*Lena gets her son ready for school
She says now on these streets Charles
You got to understand the rules
Promise me if an officer stops you’ll allways be polite
Never ever run away and promise momma you’ll keep your hands in sight*
– Bruce Springsteen, 41 Shots (American Skin)
En ouvrant son film par une scène où un père de famille explique des règles à ses très jeunes enfants, comme quoi il faut toujours bien répondre à un officiel de police et toujours laisser ses mains en vue, George Tillman Jr donne le ton. Si une telle règle existe quand on est noir aux Etats Unis, faite pour éviter une bavure et rester en vie, c’est qu’il y a un problème. Un énorme problème. Comment peut-on, quand on est un officier de police, se comporter différemment avec un Blanc et un Noir ?
C’est toute la question que pose l’incroyable The Hate U Give. Qui raconte l’histoire -fictive mais pourtant bien réelle- d’une bavure policière. Starr est une jeune fille qui vit dans un quartier noir d’une ville américaine. Ses parents l’ont inscrite dans un lycée bourgeois où la population est majoritairement blanche. Elle y a un copain à qui elle cache le ghetto dans lequel elle vit. A une soirée dans son quartier, elle retrouve un ami d’enfance qui la ramène chez elle. Ils se font arrêter par la police. Et le flic finit par abattre son camarade sous ses yeux, en prenant une brosse à cheveux pour une armée à feu.
Avant de montrer l’incident, Tillman Jr prend le temps de poser ses personnages et leur univers. Il est bien aidé par la performance d’Amandla Stenberg. La jeune comédienne est démentielle dans le rôle de Starr. Elle parvient à rendre son personnage instantanément attachant dès les premières séquences et ne le lâchera jamais. Starr est le coeur de récit, Stenberg est une étoile montante. Avec beaucoup de rythme et des personnages forts, The Hate U Give va nous plonger dans l’univers de la population afro-américaine, avec ses ghettos, ses trafiquants qui plongent dans le banditisme parce qu’ils n’ont pas d’autre solution pour survivre, sa pauvreté mais aussi sa solidarité et sa bienveillance. On retiendra une scène particulièrement poignante où Starr demande à son oncle, un flic noir, ce qu’il aurait fait si c’était un blanc qui était dans la voiture. Ainsi qu’une séquence où son père fait aligner les enfants sur la pelouse de leur jardinet.

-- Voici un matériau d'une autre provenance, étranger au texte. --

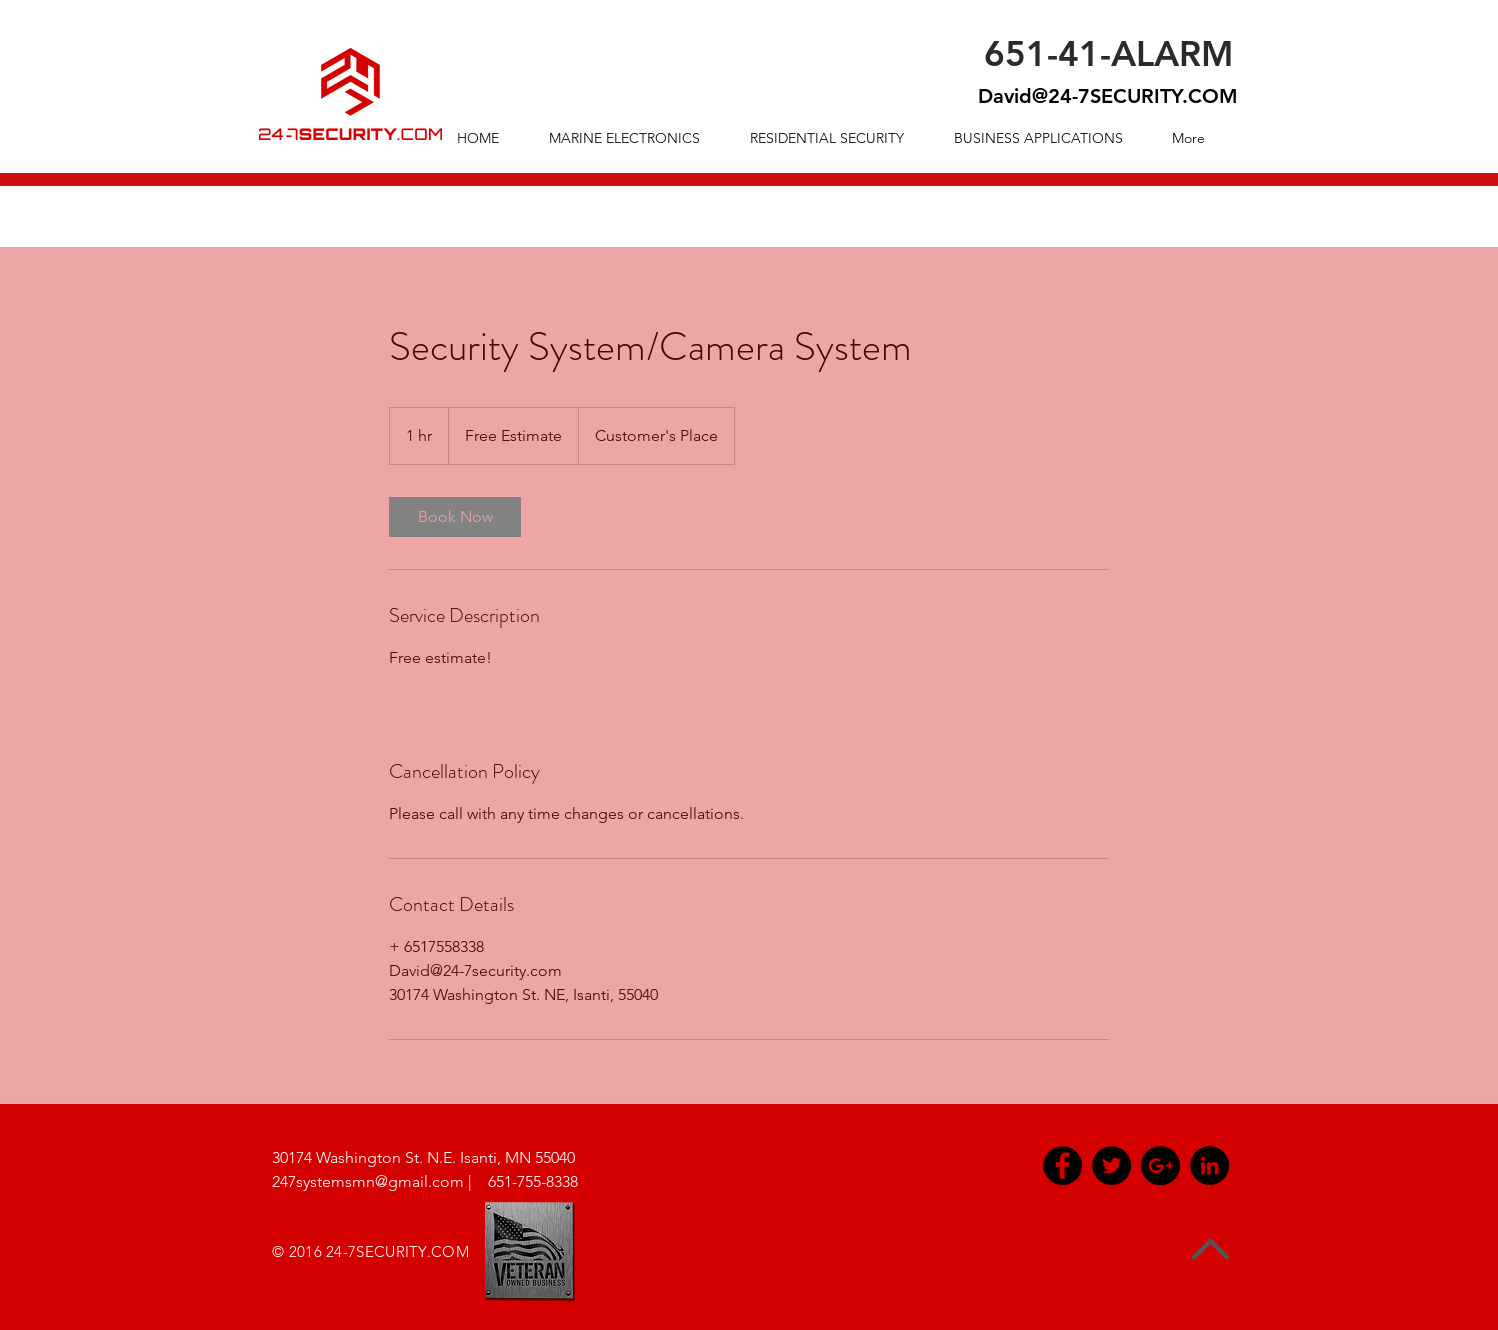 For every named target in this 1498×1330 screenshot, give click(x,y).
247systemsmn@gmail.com (368, 1181)
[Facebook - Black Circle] (1062, 1165)
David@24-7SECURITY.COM (1108, 96)
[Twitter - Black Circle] (1111, 1165)
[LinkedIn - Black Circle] (1209, 1165)
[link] (455, 517)
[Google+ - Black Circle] (1160, 1165)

Le long métrage t aussi un film qui sonne tellement vrai qu’on a souvent l’impression d’être face à un documentaire. Et quand le jeune ami de l’héroïne se fait descendre, on ne peut s’empêcher de penser à Amadou Diallo, Trayvon Martin et toutes ses victimes qui n’avaient d’autre tort que celui d’être noir.
“The Hate U Give” est tiré d’une chanson de 2Pac, explicitement citée dans le film. “The hate u give little infants fucks everybody” (“Tout le monde paiera la haine que vous avez transmise à nos enfants” – T.H.U.G.L.I.F.E). La haine des noirs par les flics blancs devient réciproque et le cercle vicieux est sans fin. La jeune Starr passe la majeure partie du récit à chercher sa voix, à canaliser sa haine et à trouver sa place. Sans spoiler, tout le récit conduit son choix et on avait envie qu’elle le fasse, pour elle, pour eux, et pour un semblant de justice.
Le long métrage de George Tillman Jr est un film important. C’est aussi un long métrage rythmé, prenant, chargé en émotions porté par une jeune comédienne incroyable. Un des premiers coups de poing de 2019.